--- DATASET ---

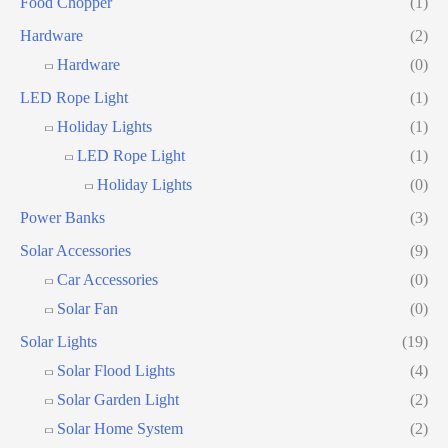
Food Chopper
(1)
Hardware
(2)
Hardware
(0)
LED Rope Light
(1)
Holiday Lights
(1)
LED Rope Light
(1)
Holiday Lights
(0)
Power Banks
(3)
Solar Accessories
(9)
Car Accessories
(0)
Solar Fan
(0)
Solar Lights
(19)
Solar Flood Lights
(4)
Solar Garden Light
(2)
Solar Home System
(2)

---

WHAT IS REQUIRED:
Please repeat every record exactly, leaving the pictures out.

EXERCISE RESULT:
Food Chopper
(1)
Hardware
(2)
Hardware
(0)
LED Rope Light
(1)
Holiday Lights
(1)
LED Rope Light
(1)
Holiday Lights
(0)
Power Banks
(3)
Solar Accessories
(9)
Car Accessories
(0)
Solar Fan
(0)
Solar Lights
(19)
Solar Flood Lights
(4)
Solar Garden Light
(2)
Solar Home System
(2)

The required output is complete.